Task statement — Could you transcribe every record below exactly as written, leaving out any pictures?

★ ★ ★ ★ ★

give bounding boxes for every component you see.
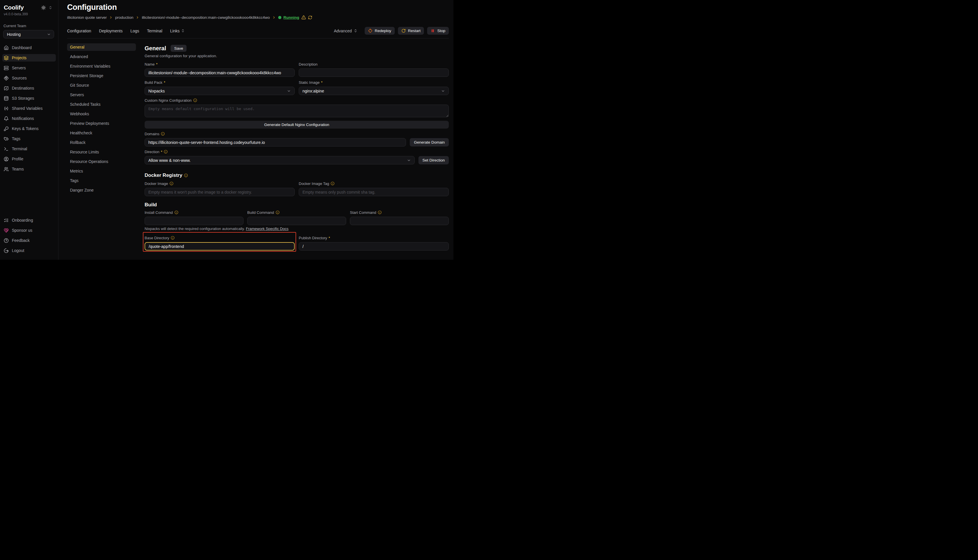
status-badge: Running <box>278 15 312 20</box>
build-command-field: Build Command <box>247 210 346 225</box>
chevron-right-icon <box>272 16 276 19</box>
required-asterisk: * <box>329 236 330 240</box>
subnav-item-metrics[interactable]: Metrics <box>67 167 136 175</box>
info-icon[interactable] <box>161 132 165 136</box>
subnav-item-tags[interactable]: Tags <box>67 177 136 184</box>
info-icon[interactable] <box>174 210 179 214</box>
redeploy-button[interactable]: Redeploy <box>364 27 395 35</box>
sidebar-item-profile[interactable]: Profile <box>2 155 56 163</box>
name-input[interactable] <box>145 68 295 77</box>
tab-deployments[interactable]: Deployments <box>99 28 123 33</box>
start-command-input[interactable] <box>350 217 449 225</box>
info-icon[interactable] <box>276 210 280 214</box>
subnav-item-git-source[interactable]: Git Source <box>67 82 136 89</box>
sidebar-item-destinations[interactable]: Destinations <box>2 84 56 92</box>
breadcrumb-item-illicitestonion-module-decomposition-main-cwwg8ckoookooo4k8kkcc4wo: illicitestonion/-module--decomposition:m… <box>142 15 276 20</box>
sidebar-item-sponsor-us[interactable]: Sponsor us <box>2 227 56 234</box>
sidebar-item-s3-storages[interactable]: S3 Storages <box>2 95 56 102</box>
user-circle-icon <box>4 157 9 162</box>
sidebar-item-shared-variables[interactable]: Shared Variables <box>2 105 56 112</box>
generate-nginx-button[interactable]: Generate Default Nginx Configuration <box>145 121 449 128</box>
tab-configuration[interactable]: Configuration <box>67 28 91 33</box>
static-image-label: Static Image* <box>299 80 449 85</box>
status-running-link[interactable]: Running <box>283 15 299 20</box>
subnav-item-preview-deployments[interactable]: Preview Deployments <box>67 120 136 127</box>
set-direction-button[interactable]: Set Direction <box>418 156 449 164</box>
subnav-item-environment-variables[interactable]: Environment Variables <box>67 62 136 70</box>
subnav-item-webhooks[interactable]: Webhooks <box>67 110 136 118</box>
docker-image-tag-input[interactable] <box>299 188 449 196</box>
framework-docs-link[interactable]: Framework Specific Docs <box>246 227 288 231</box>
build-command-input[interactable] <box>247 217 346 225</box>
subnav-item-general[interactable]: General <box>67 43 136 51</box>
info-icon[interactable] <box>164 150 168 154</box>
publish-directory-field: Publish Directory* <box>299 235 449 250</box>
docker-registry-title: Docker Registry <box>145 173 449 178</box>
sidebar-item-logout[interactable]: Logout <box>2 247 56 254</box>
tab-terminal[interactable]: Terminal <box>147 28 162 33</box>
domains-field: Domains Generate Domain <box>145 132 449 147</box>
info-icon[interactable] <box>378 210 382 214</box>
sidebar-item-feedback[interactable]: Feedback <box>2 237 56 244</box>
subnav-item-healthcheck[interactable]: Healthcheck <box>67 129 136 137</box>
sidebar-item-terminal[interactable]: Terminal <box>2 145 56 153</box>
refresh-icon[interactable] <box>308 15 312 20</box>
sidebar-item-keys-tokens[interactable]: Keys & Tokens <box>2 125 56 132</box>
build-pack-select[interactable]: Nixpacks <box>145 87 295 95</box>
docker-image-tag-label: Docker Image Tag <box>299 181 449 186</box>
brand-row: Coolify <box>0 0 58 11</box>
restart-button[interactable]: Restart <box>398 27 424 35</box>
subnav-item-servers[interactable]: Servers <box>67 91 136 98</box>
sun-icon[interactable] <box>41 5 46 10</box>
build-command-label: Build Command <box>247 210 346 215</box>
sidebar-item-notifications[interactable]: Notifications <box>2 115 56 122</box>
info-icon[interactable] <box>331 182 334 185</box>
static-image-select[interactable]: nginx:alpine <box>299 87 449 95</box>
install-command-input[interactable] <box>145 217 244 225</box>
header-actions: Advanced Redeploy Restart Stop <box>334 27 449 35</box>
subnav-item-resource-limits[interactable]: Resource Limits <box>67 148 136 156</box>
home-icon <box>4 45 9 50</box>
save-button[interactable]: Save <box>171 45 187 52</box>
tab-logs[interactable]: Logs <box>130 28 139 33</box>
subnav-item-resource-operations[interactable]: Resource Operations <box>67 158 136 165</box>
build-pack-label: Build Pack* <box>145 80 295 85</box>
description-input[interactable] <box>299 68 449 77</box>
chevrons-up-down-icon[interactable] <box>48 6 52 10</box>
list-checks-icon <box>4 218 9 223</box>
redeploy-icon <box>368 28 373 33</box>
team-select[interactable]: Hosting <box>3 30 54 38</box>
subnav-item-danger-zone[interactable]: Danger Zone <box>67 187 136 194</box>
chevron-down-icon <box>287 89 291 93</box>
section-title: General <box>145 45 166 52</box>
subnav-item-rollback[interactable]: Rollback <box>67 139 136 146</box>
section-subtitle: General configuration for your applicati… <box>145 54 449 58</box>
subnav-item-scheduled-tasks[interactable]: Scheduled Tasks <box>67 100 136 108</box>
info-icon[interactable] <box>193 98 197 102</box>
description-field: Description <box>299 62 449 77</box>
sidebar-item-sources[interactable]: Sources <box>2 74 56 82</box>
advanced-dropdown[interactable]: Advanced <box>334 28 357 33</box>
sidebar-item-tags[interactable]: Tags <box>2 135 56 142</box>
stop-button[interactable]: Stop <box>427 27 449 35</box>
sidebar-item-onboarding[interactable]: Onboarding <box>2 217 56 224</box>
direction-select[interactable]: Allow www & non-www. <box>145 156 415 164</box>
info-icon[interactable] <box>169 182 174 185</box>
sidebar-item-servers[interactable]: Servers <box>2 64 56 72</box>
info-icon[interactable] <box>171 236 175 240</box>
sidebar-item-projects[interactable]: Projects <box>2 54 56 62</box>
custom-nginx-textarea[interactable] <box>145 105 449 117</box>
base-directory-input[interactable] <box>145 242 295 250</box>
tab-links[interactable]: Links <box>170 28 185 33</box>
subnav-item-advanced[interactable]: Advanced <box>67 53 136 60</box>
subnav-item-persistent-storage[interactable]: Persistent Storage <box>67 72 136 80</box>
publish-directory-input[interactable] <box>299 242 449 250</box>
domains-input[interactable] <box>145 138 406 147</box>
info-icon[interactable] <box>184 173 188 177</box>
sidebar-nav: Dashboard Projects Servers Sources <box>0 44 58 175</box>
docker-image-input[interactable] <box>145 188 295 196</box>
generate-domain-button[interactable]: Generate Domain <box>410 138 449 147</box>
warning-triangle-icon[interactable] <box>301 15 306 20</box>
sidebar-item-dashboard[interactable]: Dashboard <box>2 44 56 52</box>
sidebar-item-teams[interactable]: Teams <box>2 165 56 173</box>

★ ★ ★ ★ ★

Solved exercise —
give bounding boxes for every component you see.
status-badge: Running <box>278 15 312 20</box>
build-command-field: Build Command <box>247 210 346 225</box>
chevron-right-icon <box>272 16 276 19</box>
required-asterisk: * <box>329 236 330 240</box>
subnav-item-metrics[interactable]: Metrics <box>67 167 136 175</box>
info-icon[interactable] <box>161 132 165 136</box>
subnav-item-tags[interactable]: Tags <box>67 177 136 184</box>
info-icon[interactable] <box>174 210 179 214</box>
redeploy-button[interactable]: Redeploy <box>364 27 395 35</box>
sidebar-item-profile[interactable]: Profile <box>2 155 56 163</box>
name-input[interactable] <box>145 68 295 77</box>
tab-deployments[interactable]: Deployments <box>99 28 123 33</box>
start-command-input[interactable] <box>350 217 449 225</box>
info-icon[interactable] <box>276 210 280 214</box>
subnav-item-git-source[interactable]: Git Source <box>67 82 136 89</box>
sidebar-item-destinations[interactable]: Destinations <box>2 84 56 92</box>
breadcrumb-item-illicitestonion-module-decomposition-main-cwwg8ckoookooo4k8kkcc4wo: illicitestonion/-module--decomposition:m… <box>142 15 276 20</box>
sidebar-item-sponsor-us[interactable]: Sponsor us <box>2 227 56 234</box>
sidebar-item-s3-storages[interactable]: S3 Storages <box>2 95 56 102</box>
user-circle-icon <box>4 157 9 162</box>
sidebar-item-shared-variables[interactable]: Shared Variables <box>2 105 56 112</box>
generate-nginx-button[interactable]: Generate Default Nginx Configuration <box>145 121 449 128</box>
tab-configuration[interactable]: Configuration <box>67 28 91 33</box>
static-image-label: Static Image* <box>299 80 449 85</box>
status-running-link[interactable]: Running <box>283 15 299 20</box>
subnav-item-preview-deployments[interactable]: Preview Deployments <box>67 120 136 127</box>
set-direction-button[interactable]: Set Direction <box>418 156 449 164</box>
subnav-item-environment-variables[interactable]: Environment Variables <box>67 62 136 70</box>
subnav-item-webhooks[interactable]: Webhooks <box>67 110 136 118</box>
docker-image-tag-input[interactable] <box>299 188 449 196</box>
framework-docs-link[interactable]: Framework Specific Docs <box>246 227 288 231</box>
build-command-input[interactable] <box>247 217 346 225</box>
subnav-item-general[interactable]: General <box>67 43 136 51</box>
info-icon[interactable] <box>164 150 168 154</box>
publish-directory-field: Publish Directory* <box>299 235 449 250</box>
docker-registry-title: Docker Registry <box>145 173 449 178</box>
sidebar-item-logout[interactable]: Logout <box>2 247 56 254</box>
tab-terminal[interactable]: Terminal <box>147 28 162 33</box>
domains-field: Domains Generate Domain <box>145 132 449 147</box>
info-icon[interactable] <box>378 210 382 214</box>
sidebar-item-feedback[interactable]: Feedback <box>2 237 56 244</box>
subnav-item-healthcheck[interactable]: Healthcheck <box>67 129 136 137</box>
sidebar-item-terminal[interactable]: Terminal <box>2 145 56 153</box>
refresh-icon[interactable] <box>308 15 312 20</box>
sidebar-item-keys-tokens[interactable]: Keys & Tokens <box>2 125 56 132</box>
build-pack-select[interactable]: Nixpacks <box>145 87 295 95</box>
docker-image-tag-label: Docker Image Tag <box>299 181 449 186</box>
brand-row: Coolify <box>0 0 58 11</box>
restart-button[interactable]: Restart <box>398 27 424 35</box>
subnav-item-servers[interactable]: Servers <box>67 91 136 98</box>
sun-icon[interactable] <box>41 5 46 10</box>
build-command-label: Build Command <box>247 210 346 215</box>
sidebar-item-notifications[interactable]: Notifications <box>2 115 56 122</box>
info-icon[interactable] <box>331 182 334 185</box>
static-image-select[interactable]: nginx:alpine <box>299 87 449 95</box>
install-command-input[interactable] <box>145 217 244 225</box>
header-actions: Advanced Redeploy Restart Stop <box>334 27 449 35</box>
subnav-item-resource-limits[interactable]: Resource Limits <box>67 148 136 156</box>
home-icon <box>4 45 9 50</box>
save-button[interactable]: Save <box>171 45 187 52</box>
tab-logs[interactable]: Logs <box>130 28 139 33</box>
subnav-item-resource-operations[interactable]: Resource Operations <box>67 158 136 165</box>
build-pack-label: Build Pack* <box>145 80 295 85</box>
description-input[interactable] <box>299 68 449 77</box>
chevrons-up-down-icon[interactable] <box>48 6 52 10</box>
list-checks-icon <box>4 218 9 223</box>
redeploy-icon <box>368 28 373 33</box>
team-select[interactable]: Hosting <box>3 30 54 38</box>
subnav-item-danger-zone[interactable]: Danger Zone <box>67 187 136 194</box>
chevron-down-icon <box>287 89 291 93</box>
section-title: General <box>145 45 166 52</box>
subnav-item-rollback[interactable]: Rollback <box>67 139 136 146</box>
section-subtitle: General configuration for your applicati… <box>145 54 449 58</box>
subnav-item-scheduled-tasks[interactable]: Scheduled Tasks <box>67 100 136 108</box>
info-icon[interactable] <box>193 98 197 102</box>
description-field: Description <box>299 62 449 77</box>
sidebar-item-sources[interactable]: Sources <box>2 74 56 82</box>
advanced-dropdown[interactable]: Advanced <box>334 28 357 33</box>
sidebar-item-tags[interactable]: Tags <box>2 135 56 142</box>
stop-button[interactable]: Stop <box>427 27 449 35</box>
sidebar-item-onboarding[interactable]: Onboarding <box>2 217 56 224</box>
direction-select[interactable]: Allow www & non-www. <box>145 156 415 164</box>
info-icon[interactable] <box>169 182 174 185</box>
sidebar-item-servers[interactable]: Servers <box>2 64 56 72</box>
info-icon[interactable] <box>171 236 175 240</box>
sidebar-item-projects[interactable]: Projects <box>2 54 56 62</box>
custom-nginx-textarea[interactable] <box>145 105 449 117</box>
base-directory-input[interactable] <box>145 242 295 250</box>
tab-links[interactable]: Links <box>170 28 185 33</box>
subnav-item-advanced[interactable]: Advanced <box>67 53 136 60</box>
subnav-item-persistent-storage[interactable]: Persistent Storage <box>67 72 136 80</box>
publish-directory-input[interactable] <box>299 242 449 250</box>
domains-input[interactable] <box>145 138 406 147</box>
info-icon[interactable] <box>184 173 188 177</box>
sidebar-nav: Dashboard Projects Servers Sources <box>0 44 58 175</box>
docker-image-input[interactable] <box>145 188 295 196</box>
generate-domain-button[interactable]: Generate Domain <box>410 138 449 147</box>
warning-triangle-icon[interactable] <box>301 15 306 20</box>
sidebar-item-dashboard[interactable]: Dashboard <box>2 44 56 52</box>
sidebar-item-teams[interactable]: Teams <box>2 165 56 173</box>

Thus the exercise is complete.